GIVEN DATA:
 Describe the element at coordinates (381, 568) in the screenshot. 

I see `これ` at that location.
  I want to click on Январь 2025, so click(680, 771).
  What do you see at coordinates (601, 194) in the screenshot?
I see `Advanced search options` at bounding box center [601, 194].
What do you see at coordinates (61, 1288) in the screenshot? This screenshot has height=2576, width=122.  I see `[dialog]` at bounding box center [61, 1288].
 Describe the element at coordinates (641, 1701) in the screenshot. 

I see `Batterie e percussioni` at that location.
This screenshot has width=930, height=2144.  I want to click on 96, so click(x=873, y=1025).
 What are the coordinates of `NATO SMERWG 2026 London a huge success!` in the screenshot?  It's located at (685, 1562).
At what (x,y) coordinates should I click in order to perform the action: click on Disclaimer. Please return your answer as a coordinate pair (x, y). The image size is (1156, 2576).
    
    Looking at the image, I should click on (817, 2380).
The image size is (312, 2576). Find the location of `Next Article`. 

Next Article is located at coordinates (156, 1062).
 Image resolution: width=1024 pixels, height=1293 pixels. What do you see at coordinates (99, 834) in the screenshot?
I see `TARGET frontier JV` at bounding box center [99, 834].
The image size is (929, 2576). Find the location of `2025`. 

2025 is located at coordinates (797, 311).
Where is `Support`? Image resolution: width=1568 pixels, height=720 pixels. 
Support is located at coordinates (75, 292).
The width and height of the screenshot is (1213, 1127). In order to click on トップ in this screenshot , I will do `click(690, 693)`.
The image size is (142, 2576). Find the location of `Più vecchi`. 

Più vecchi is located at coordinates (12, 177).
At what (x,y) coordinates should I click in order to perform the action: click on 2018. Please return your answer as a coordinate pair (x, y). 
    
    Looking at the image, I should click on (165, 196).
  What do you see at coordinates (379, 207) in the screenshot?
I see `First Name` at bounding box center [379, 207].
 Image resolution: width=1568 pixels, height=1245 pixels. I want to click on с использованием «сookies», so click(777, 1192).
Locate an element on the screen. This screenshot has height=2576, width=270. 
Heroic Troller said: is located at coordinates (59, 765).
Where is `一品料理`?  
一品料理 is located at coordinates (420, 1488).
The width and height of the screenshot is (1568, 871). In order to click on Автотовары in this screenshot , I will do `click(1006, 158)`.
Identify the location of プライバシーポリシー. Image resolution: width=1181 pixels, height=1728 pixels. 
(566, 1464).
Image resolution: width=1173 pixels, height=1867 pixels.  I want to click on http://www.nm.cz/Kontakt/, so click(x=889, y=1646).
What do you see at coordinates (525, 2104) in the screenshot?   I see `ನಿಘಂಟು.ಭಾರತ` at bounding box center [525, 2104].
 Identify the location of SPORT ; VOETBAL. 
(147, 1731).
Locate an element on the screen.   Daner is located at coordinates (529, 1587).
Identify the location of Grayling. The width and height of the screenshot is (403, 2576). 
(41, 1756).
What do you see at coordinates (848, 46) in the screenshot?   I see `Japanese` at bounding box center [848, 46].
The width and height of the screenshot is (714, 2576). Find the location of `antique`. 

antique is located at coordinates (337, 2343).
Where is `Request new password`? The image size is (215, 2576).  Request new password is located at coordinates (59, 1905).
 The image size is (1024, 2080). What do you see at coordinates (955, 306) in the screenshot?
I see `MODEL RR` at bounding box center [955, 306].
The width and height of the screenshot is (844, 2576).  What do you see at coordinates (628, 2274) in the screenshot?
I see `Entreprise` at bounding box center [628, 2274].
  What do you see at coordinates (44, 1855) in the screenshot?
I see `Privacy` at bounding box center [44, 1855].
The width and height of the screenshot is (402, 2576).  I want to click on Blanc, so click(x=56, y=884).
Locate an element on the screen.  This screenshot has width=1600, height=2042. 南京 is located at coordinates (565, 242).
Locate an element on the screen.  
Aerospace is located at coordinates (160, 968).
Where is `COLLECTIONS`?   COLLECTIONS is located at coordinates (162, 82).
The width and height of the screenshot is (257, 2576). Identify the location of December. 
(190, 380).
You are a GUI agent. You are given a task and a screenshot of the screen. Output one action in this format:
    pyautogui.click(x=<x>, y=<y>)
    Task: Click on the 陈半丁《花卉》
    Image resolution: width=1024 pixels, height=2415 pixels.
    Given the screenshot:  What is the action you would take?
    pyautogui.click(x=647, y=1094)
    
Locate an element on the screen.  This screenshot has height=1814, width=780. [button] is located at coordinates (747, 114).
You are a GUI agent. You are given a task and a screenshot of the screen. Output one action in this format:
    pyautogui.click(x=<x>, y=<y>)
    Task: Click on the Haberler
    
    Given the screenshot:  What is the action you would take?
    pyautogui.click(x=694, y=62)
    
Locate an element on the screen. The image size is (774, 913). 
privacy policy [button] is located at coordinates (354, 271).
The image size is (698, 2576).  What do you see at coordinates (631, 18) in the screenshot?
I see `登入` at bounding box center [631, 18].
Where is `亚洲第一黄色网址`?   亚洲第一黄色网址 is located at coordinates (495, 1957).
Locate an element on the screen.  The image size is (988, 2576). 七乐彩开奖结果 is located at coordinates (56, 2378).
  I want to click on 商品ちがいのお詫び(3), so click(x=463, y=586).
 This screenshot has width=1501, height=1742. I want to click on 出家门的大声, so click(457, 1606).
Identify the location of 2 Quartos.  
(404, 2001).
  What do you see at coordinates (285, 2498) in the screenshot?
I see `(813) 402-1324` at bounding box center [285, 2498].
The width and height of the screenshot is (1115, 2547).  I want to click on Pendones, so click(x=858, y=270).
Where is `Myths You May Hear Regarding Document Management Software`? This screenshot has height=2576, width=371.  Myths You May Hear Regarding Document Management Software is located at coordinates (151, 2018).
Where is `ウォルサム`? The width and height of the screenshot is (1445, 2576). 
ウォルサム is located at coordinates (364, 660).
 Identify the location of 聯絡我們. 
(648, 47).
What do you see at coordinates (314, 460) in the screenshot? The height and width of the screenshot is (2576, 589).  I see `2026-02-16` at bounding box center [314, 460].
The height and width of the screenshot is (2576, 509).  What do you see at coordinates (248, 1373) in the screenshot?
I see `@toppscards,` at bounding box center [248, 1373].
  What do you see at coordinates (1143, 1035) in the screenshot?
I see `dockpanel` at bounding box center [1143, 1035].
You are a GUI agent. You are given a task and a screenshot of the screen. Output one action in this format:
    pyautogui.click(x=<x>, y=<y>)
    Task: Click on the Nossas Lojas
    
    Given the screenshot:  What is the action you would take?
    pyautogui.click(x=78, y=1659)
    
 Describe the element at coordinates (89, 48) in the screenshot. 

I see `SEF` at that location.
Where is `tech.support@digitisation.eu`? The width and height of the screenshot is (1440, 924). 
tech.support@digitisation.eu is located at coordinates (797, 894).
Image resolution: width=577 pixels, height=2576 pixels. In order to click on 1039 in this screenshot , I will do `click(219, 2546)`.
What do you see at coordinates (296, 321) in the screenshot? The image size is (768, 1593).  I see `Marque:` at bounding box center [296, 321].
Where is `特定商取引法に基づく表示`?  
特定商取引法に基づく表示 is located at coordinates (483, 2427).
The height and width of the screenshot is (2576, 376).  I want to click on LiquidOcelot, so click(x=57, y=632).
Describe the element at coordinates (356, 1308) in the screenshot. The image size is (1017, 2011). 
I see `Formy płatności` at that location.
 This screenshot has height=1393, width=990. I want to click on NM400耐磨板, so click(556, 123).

EXERCISE PROMPT: Would you copy, unchanged, the stretch of the records above that begins at the line containing "Describe the element at coordinates (641, 1701)" and ends at the line containing "This screenshot has width=930, height=2144.", and only that?

RESPONSE AREA:
 Describe the element at coordinates (641, 1701) in the screenshot. 

I see `Batterie e percussioni` at that location.
This screenshot has width=930, height=2144.  I want to click on 96, so click(x=873, y=1025).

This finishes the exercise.